Wednesday, January 23, 2008

I said I'd do this, so I am.

The book I read for last week was Imperialism and Postcolonialism by Barbara Bush. It was a very good read and I enjoyed it much. Here is the paper I wrote for that book. It is a very "heady" book in that it is full of poli-sci jargon and is very abstract so I had a hard time forming the ideas I wanted to say but this is it. Sorry for the uneven paragraphs and page breaks, it didn't translate well to blogger mode.

Imperialism and Postcolonialism (2006) by Barbara Bush is a critical study of what is imperialism, empire, and colonialism both in what is considered the modern sense and the historical sense. She examines the links between these three human experiences and their interplay with capitalism, modernity, culture both globally and locally, and the power relations inherent in them. She starts the book by looking at empire and imperialism in a historical sense while juxtaposing it against the modern incarnation,

“Empires emerged with the great civilizations of antiquity such as Old Babylonia (1800 B.C.), which bequeathed mathematics, science and the written word to future Middle Eastern and European cultures. The Greek Empire (c. 750-550 B.C.) created colonies around the Eastern Mediterranean and Black Sea and established some of the essential characteristics of later European empires, including an early form of orientalist discourse." (p. 10)

It is in this fashion that Bush lays out for the reader the idea that new builds on old. Just as the Babylonians laid the foundations for later empires, each successive group built on and enhanced the tools and ideas of empire used before them. In the same fashion resistance builds on and learns from both its self and imperialism. In quoting Fowden Bush states, “Antiquity’s contribution to the technique of empire… was the discovery of a ‘non-military… partially political basis for self perpetuation’. This was facilitated by the emergence of monotheism… rooted in the unifying religions of Christianity and Islam that justified the exercise of imperial power and made it more effective” (p. 12). As discussed above the Greeks were some of the first imperialists to use the idea of “othering” in order to bring about the building of their empire. Later other empires would build on this idea as a justification for their own empire building.

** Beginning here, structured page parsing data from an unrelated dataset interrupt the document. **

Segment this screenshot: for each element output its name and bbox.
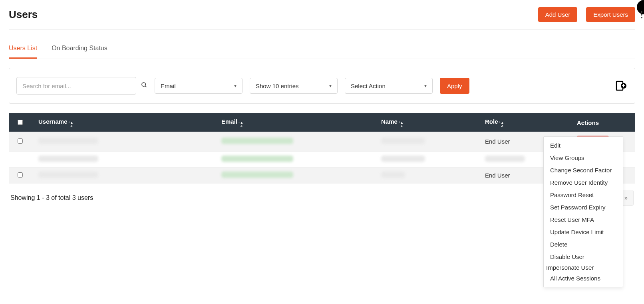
table-row: End User: [9, 168, 635, 184]
cell-email: [216, 152, 376, 168]
filter-bar: Email ▾ Show 10 entries ▾ Select Action …: [9, 68, 635, 104]
th-name-label: Name: [381, 118, 398, 125]
cell-name: [376, 152, 479, 168]
select-bulk-action[interactable]: Select Action ▾: [345, 78, 433, 94]
page-title: Users: [9, 8, 38, 21]
th-actions: Actions: [571, 113, 635, 132]
sort-az-icon: AZ: [501, 122, 504, 127]
sort-icon: [398, 120, 400, 124]
select-all-checkbox[interactable]: [18, 120, 23, 125]
dropdown-item-remove-user-identity[interactable]: Remove User Identity: [544, 176, 623, 189]
th-username[interactable]: UsernameAZ: [33, 113, 216, 132]
cell-email: [216, 168, 376, 184]
table-header-row: UsernameAZ EmailAZ NameAZ RoleAZ Actions: [9, 113, 635, 132]
cell-username: [33, 132, 216, 152]
select-entries-label: Show 10 entries: [256, 83, 299, 89]
search-wrap: [16, 77, 147, 95]
cell-name: [376, 168, 479, 184]
apply-button[interactable]: Apply: [440, 78, 469, 94]
row-checkbox[interactable]: [18, 172, 23, 178]
tab-onboarding-status[interactable]: On Boarding Status: [52, 39, 107, 59]
dropdown-item-change-second-factor[interactable]: Change Second Factor: [544, 164, 623, 176]
header-buttons: Add User Export Users: [538, 7, 635, 22]
select-field[interactable]: Email ▾: [155, 78, 242, 94]
add-group-icon[interactable]: [614, 79, 628, 93]
th-email-label: Email: [221, 118, 237, 125]
sort-az-icon: AZ: [401, 122, 403, 127]
kebab-menu-icon[interactable]: [641, 11, 642, 18]
sort-icon: [499, 120, 501, 124]
avatar[interactable]: [637, 0, 644, 14]
export-users-button[interactable]: Export Users: [586, 7, 635, 22]
search-input[interactable]: [16, 77, 136, 95]
row-checkbox[interactable]: [18, 138, 23, 144]
svg-line-1: [145, 86, 146, 87]
th-actions-label: Actions: [577, 119, 599, 126]
th-checkbox: [9, 113, 33, 132]
cell-name: [376, 132, 479, 152]
result-count: Showing 1 - 3 of total 3 users: [10, 194, 93, 201]
add-user-button[interactable]: Add User: [538, 7, 578, 22]
th-name[interactable]: NameAZ: [376, 113, 479, 132]
dropdown-item-edit[interactable]: Edit: [544, 139, 623, 152]
select-entries[interactable]: Show 10 entries ▾: [250, 78, 338, 94]
sort-az-icon: AZ: [71, 122, 73, 127]
sort-az-icon: AZ: [241, 122, 243, 127]
sort-icon: [68, 120, 70, 124]
dropdown-item-set-password-expiry[interactable]: Set Password Expiry: [544, 201, 623, 213]
tab-users-list[interactable]: Users List: [9, 39, 37, 59]
row-action-dropdown: Edit View Groups Change Second Factor Re…: [543, 136, 623, 213]
cell-email: [216, 132, 376, 152]
chevron-down-icon: ▾: [424, 83, 427, 89]
table-row: End User Select: [9, 132, 635, 152]
select-field-label: Email: [161, 83, 176, 89]
th-username-label: Username: [38, 118, 68, 125]
search-icon[interactable]: [141, 82, 147, 90]
chevron-down-icon: ▾: [329, 83, 332, 89]
cell-username: [33, 168, 216, 184]
th-role[interactable]: RoleAZ: [479, 113, 571, 132]
dropdown-item-password-reset[interactable]: Password Reset: [544, 189, 623, 201]
select-bulk-action-label: Select Action: [351, 83, 386, 89]
sort-icon: [238, 120, 240, 124]
table-row: [9, 152, 635, 168]
chevron-down-icon: ▾: [234, 83, 237, 89]
tabs: Users List On Boarding Status: [9, 39, 635, 59]
table-footer: Showing 1 - 3 of total 3 users « 1 »: [9, 184, 635, 206]
th-email[interactable]: EmailAZ: [216, 113, 376, 132]
page-header: Users Add User Export Users: [9, 7, 635, 30]
svg-point-0: [142, 83, 145, 86]
users-table: UsernameAZ EmailAZ NameAZ RoleAZ Actions…: [9, 113, 635, 184]
cell-username: [33, 152, 216, 168]
dropdown-item-view-groups[interactable]: View Groups: [544, 152, 623, 164]
th-role-label: Role: [485, 118, 498, 125]
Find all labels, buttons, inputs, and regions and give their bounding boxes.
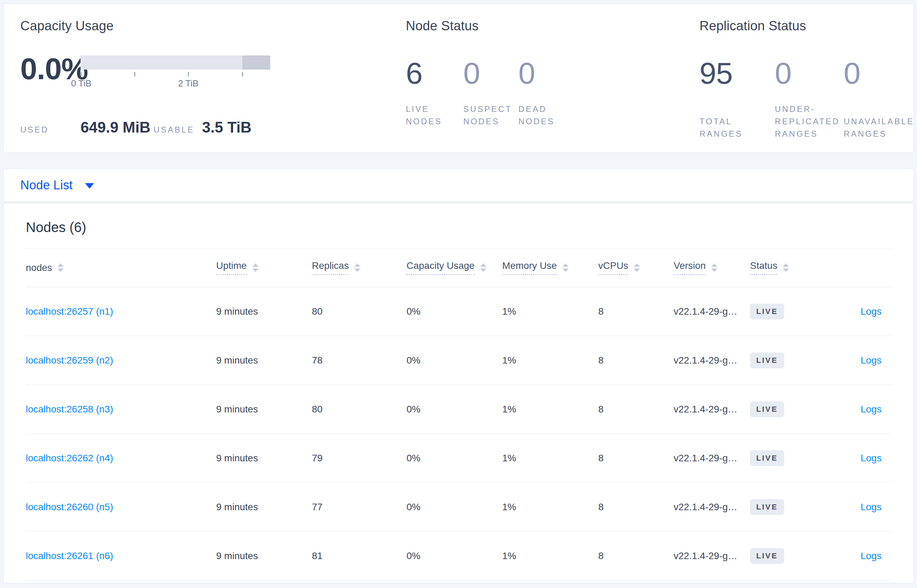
- nodes-table-header-row: nodes Uptime Replicas Capacity Usage Mem…: [26, 249, 891, 287]
- replicas-cell: 78: [312, 355, 407, 366]
- table-row: localhost:26258 (n3) 9 minutes 80 0% 1% …: [26, 385, 891, 434]
- sort-icon[interactable]: [480, 263, 486, 272]
- column-header-replicas[interactable]: Replicas: [312, 260, 407, 275]
- column-header-status[interactable]: Status: [750, 260, 840, 275]
- table-row: localhost:26259 (n2) 9 minutes 78 0% 1% …: [26, 336, 891, 385]
- usable-label: USABLE: [153, 125, 202, 135]
- logs-link[interactable]: Logs: [860, 404, 881, 415]
- view-selector-strip: Node List: [3, 169, 914, 202]
- node-address-link[interactable]: localhost:26257 (n1): [26, 306, 113, 317]
- version-cell: v22.1.4-29-g…: [674, 502, 750, 513]
- version-cell: v22.1.4-29-g…: [674, 355, 750, 366]
- capacity-usage-chart-area: 0.0% 0 TiB 2 TiB: [20, 55, 406, 90]
- status-badge: LIVE: [750, 450, 784, 466]
- under-replicated-ranges-label: UNDER-REPLICATED RANGES: [775, 103, 844, 140]
- version-cell: v22.1.4-29-g…: [674, 306, 750, 317]
- vcpus-cell: 8: [598, 502, 674, 513]
- memory-use-cell: 1%: [502, 355, 598, 366]
- logs-link[interactable]: Logs: [860, 551, 881, 561]
- status-badge: LIVE: [750, 304, 784, 320]
- capacity-axis-ticks: [81, 72, 270, 77]
- suspect-nodes-value: 0: [463, 58, 518, 89]
- total-ranges-label: TOTAL RANGES: [699, 115, 751, 140]
- live-nodes-value: 6: [406, 58, 463, 89]
- logs-link[interactable]: Logs: [860, 502, 881, 512]
- capacity-usage-cell: 0%: [407, 355, 502, 366]
- version-cell: v22.1.4-29-g…: [674, 404, 750, 415]
- capacity-summary: USED 649.9 MiB USABLE 3.5 TiB: [20, 119, 406, 136]
- nodes-table-title: Nodes (6): [26, 204, 891, 235]
- vcpus-cell: 8: [598, 404, 674, 415]
- capacity-usage-cell: 0%: [407, 453, 502, 464]
- axis-tick: [188, 72, 189, 76]
- column-header-vcpus[interactable]: vCPUs: [598, 260, 674, 275]
- caret-down-icon: [85, 183, 94, 189]
- capacity-usage-cell: 0%: [407, 306, 502, 317]
- replicas-cell: 77: [312, 502, 407, 513]
- capacity-bar-nonusable-segment: [242, 55, 270, 69]
- uptime-cell: 9 minutes: [216, 306, 312, 317]
- usable-value: 3.5 TiB: [202, 119, 251, 136]
- table-row: localhost:26260 (n5) 9 minutes 77 0% 1% …: [26, 483, 891, 531]
- status-badge: LIVE: [750, 401, 784, 417]
- column-header-memory-use[interactable]: Memory Use: [502, 260, 598, 275]
- suspect-nodes-label: SUSPECT NODES: [463, 103, 510, 128]
- total-ranges-value: 95: [699, 58, 775, 89]
- memory-use-cell: 1%: [502, 404, 598, 415]
- column-header-label: Uptime: [216, 260, 247, 275]
- uptime-cell: 9 minutes: [216, 355, 312, 366]
- node-address-link[interactable]: localhost:26258 (n3): [26, 404, 113, 415]
- replication-values: 95 0 0: [699, 58, 914, 89]
- vcpus-cell: 8: [598, 453, 674, 464]
- replication-status-section: Replication Status 95 0 0 TOTAL RANGES U…: [699, 18, 914, 139]
- node-address-link[interactable]: localhost:26261 (n6): [26, 551, 113, 561]
- node-list-dropdown[interactable]: Node List: [20, 178, 94, 192]
- column-header-capacity-usage[interactable]: Capacity Usage: [407, 260, 502, 275]
- replicas-cell: 80: [312, 404, 407, 415]
- sort-icon[interactable]: [354, 263, 360, 272]
- replicas-cell: 79: [312, 453, 407, 464]
- node-status-section: Node Status 6 0 0 LIVE NODES SUSPECT NOD…: [406, 18, 699, 139]
- axis-tick: [81, 72, 82, 76]
- version-cell: v22.1.4-29-g…: [674, 551, 750, 562]
- logs-link[interactable]: Logs: [860, 355, 881, 366]
- table-row: localhost:26261 (n6) 9 minutes 81 0% 1% …: [26, 531, 891, 580]
- sort-icon[interactable]: [58, 263, 64, 272]
- capacity-usage-cell: 0%: [407, 551, 502, 562]
- node-address-link[interactable]: localhost:26262 (n4): [26, 453, 113, 464]
- memory-use-cell: 1%: [502, 551, 598, 562]
- column-header-label: nodes: [26, 262, 52, 273]
- column-header-version[interactable]: Version: [674, 260, 750, 275]
- column-header-uptime[interactable]: Uptime: [216, 260, 312, 275]
- under-replicated-ranges-value: 0: [775, 58, 844, 89]
- capacity-usage-cell: 0%: [407, 404, 502, 415]
- status-badge: LIVE: [750, 548, 784, 564]
- column-header-label: Capacity Usage: [407, 260, 475, 275]
- node-address-link[interactable]: localhost:26260 (n5): [26, 502, 113, 512]
- memory-use-cell: 1%: [502, 502, 598, 513]
- node-list-dropdown-label: Node List: [20, 178, 73, 192]
- unavailable-ranges-label: UNAVAILABLE RANGES: [844, 115, 914, 140]
- used-label: USED: [20, 125, 81, 135]
- used-value: 649.9 MiB: [81, 119, 153, 136]
- node-address-link[interactable]: localhost:26259 (n2): [26, 355, 113, 366]
- replication-status-title: Replication Status: [699, 18, 914, 34]
- cluster-overview-page: Capacity Usage 0.0% 0 TiB 2 TiB: [0, 0, 917, 583]
- replicas-cell: 81: [312, 551, 407, 562]
- logs-link[interactable]: Logs: [860, 306, 881, 317]
- column-header-label: Status: [750, 260, 777, 275]
- sort-icon[interactable]: [252, 263, 258, 272]
- column-header-label: Version: [674, 260, 706, 275]
- node-status-values: 6 0 0: [406, 58, 699, 89]
- axis-tick: [242, 72, 243, 76]
- sort-icon[interactable]: [783, 263, 789, 272]
- sort-icon[interactable]: [562, 263, 569, 272]
- replication-labels: TOTAL RANGES UNDER-REPLICATED RANGES UNA…: [699, 103, 914, 140]
- logs-link[interactable]: Logs: [860, 453, 881, 464]
- table-row: localhost:26257 (n1) 9 minutes 80 0% 1% …: [26, 287, 891, 336]
- column-header-nodes[interactable]: nodes: [26, 262, 216, 273]
- uptime-cell: 9 minutes: [216, 453, 312, 464]
- sort-icon[interactable]: [711, 263, 717, 272]
- sort-icon[interactable]: [634, 263, 640, 272]
- status-badge: LIVE: [750, 499, 784, 515]
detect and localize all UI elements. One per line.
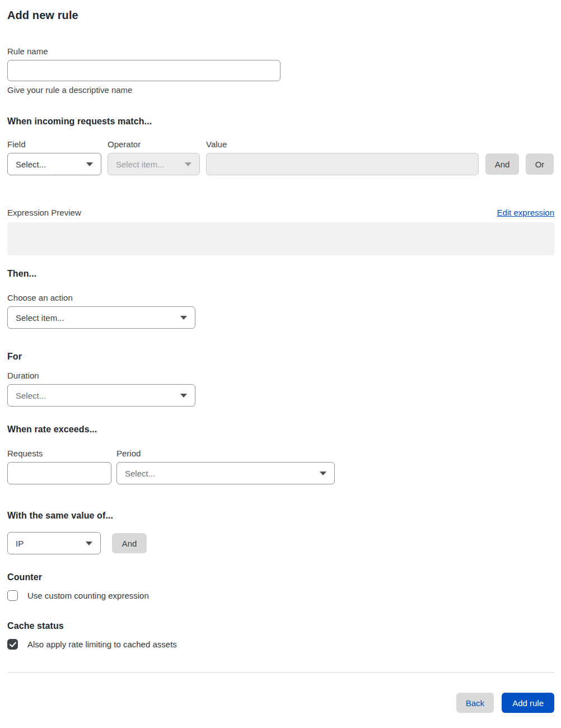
characteristic-select-value: IP <box>16 539 24 548</box>
chevron-down-icon <box>320 472 326 475</box>
cache-heading: Cache status <box>7 621 554 631</box>
cache-checkbox-row: Also apply rate limiting to cached asset… <box>7 639 554 650</box>
cached-assets-label: Also apply rate limiting to cached asset… <box>27 640 177 649</box>
operator-column: Operator Select item... <box>107 139 200 175</box>
rule-name-input[interactable] <box>7 60 280 81</box>
chevron-down-icon <box>185 162 191 166</box>
rule-name-label: Rule name <box>7 46 554 56</box>
then-heading: Then... <box>7 269 554 279</box>
counter-checkbox-row: Use custom counting expression <box>7 590 554 601</box>
duration-label: Duration <box>7 371 554 380</box>
action-label: Choose an action <box>7 293 554 302</box>
counter-heading: Counter <box>7 572 554 582</box>
add-rule-button[interactable]: Add rule <box>502 693 554 713</box>
and-button[interactable]: And <box>485 153 519 175</box>
same-value-row: IP And <box>7 532 554 554</box>
rate-heading: When rate exceeds... <box>7 424 554 435</box>
value-input <box>206 153 479 175</box>
same-value-and-button[interactable]: And <box>112 533 147 553</box>
rate-row: Requests Period Select... <box>7 449 554 484</box>
page-title: Add new rule <box>7 9 554 22</box>
period-column: Period Select... <box>116 449 335 484</box>
chevron-down-icon <box>86 542 92 545</box>
rule-name-help: Give your rule a descriptive name <box>7 85 554 95</box>
operator-label: Operator <box>107 139 200 149</box>
footer-actions: Back Add rule <box>7 673 554 713</box>
chevron-down-icon <box>180 316 187 320</box>
add-rule-form: Add new rule Rule name Give your rule a … <box>0 0 561 721</box>
period-select[interactable]: Select... <box>116 462 335 484</box>
edit-expression-link[interactable]: Edit expression <box>497 208 554 217</box>
check-icon <box>10 642 16 647</box>
value-label: Value <box>206 139 479 149</box>
match-builder-row: Field Select... Operator Select item... … <box>7 139 554 175</box>
characteristic-select[interactable]: IP <box>7 532 101 554</box>
custom-counting-checkbox[interactable] <box>7 590 18 601</box>
requests-label: Requests <box>7 449 111 458</box>
requests-column: Requests <box>7 449 111 484</box>
operator-select: Select item... <box>107 153 200 175</box>
period-select-value: Select... <box>125 469 155 478</box>
requests-input[interactable] <box>7 462 111 484</box>
period-label: Period <box>116 449 335 458</box>
field-label: Field <box>7 139 101 149</box>
custom-counting-label: Use custom counting expression <box>27 591 149 600</box>
expression-preview-row: Expression Preview Edit expression <box>7 208 554 217</box>
field-select[interactable]: Select... <box>7 153 101 175</box>
duration-select[interactable]: Select... <box>7 384 195 407</box>
match-heading: When incoming requests match... <box>7 116 554 127</box>
cached-assets-checkbox[interactable] <box>7 639 18 650</box>
action-select-value: Select item... <box>16 313 64 323</box>
chevron-down-icon <box>180 394 187 398</box>
same-value-heading: With the same value of... <box>7 511 554 521</box>
action-select[interactable]: Select item... <box>7 306 195 329</box>
for-heading: For <box>7 352 554 362</box>
or-button[interactable]: Or <box>526 153 554 175</box>
expression-preview-box <box>7 222 554 255</box>
field-column: Field Select... <box>7 139 101 175</box>
field-select-value: Select... <box>16 160 46 169</box>
expression-preview-label: Expression Preview <box>7 208 81 217</box>
chevron-down-icon <box>86 162 93 166</box>
duration-select-value: Select... <box>16 391 46 400</box>
operator-select-value: Select item... <box>116 160 165 169</box>
back-button[interactable]: Back <box>456 693 494 713</box>
value-column: Value <box>206 139 479 175</box>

Bushs’ focus is on European empire and it’s development. When discussing the difference between European and other non-European forms of empire she states,

… the Renaissance instilled new vigour into Western European society and economy. The reconquista, the expulsion of Islamic influence from the Iberian Peninsula, combined with improvements in navigation, facilitated the Spanish and Portuguese seaborne empires (Boxer, 1969; Scammel, 1989) and the European remapping of the world… The epochal moment was the conquest of the Americas. (p. 13-14)

This idea that technological advancement (European improvements in navigation and seamanship) along with ideological changes (the idea that Europe was the center of the known world ‘remapping’) enhanced European Empire though modernity and much like the Greeks, Romans and many others, an idea of othering, of dehumanization. With the European conquest of the Americas we see the differences between the old imperialism and New Imperialism, the main difference being that of navel power; again this technological advancement by Europe building upon the advancements of other empires.

There is no question that the reason for empire is the exploitation of others in order that the imperial power can obtain the resources controlled by them. It is this that has driven all empires, the need to control resources. A key idea in this is that in each Empire there is the metropolitan center, the base of power for the Empire, and the periphery, the outlying colonies and resource rich areas of the empire that have been invaded and conquered by the armies of the Empire. This is where the reader will see that as Bush tells them, “Informal imperialism can exist without colonialism but colonialism cannot exist without imperialism” (p. 46). This idea of an almost symbiotic relationship between imperialism and colonialism illustrates that the ideas of domination and repression are key to both, yet one requires the other.

When discussing the relationship between colonialism and imperialism Bush reminds the reader that, “Some theories rely too much on mono-causal explanations foe European imperial conquest – for instance, technological and scientific superiority (Headrick, 1981) or the economic determinism of conventional Marxist studies… Arguably, the most plausible explanations of imperialism need to account for the interaction of the economic, political, social and cultural factors operating at both the local (periphery) level and within the metropolitan centre of imperial power” (p.47). This need to have an inclusive framework with which to study imperialism is what led to the use of both Marxist theory and Postmodernism like in Edward Said’s work Orientalism. Like the work of Fanon it is this inclusive understanding of both political/economic and social/cultural impacts that allow for a deeper understanding of the impacts of both colonialism and imperialism.

Bush points out for the reader that, “when evaluating theories and conceptual frameworks, one needs to bear in mind a number of key questions. What definition of imperialism is used? How does this influence the way imperialism was/is conceptualized? What is the purpose of the theory? Is it a conceptual tool of the historian (Robinson and Gallagher, Cain and Hopkins) or linked to political critique and/or activism (Lenin, Chomsky, Hobson)?” (p.48). For Bush the answers to the above questions when asked about colonialism have only enlivened and “enriched controversies” (p.50) about imperialism and reawakened the study of imperial history.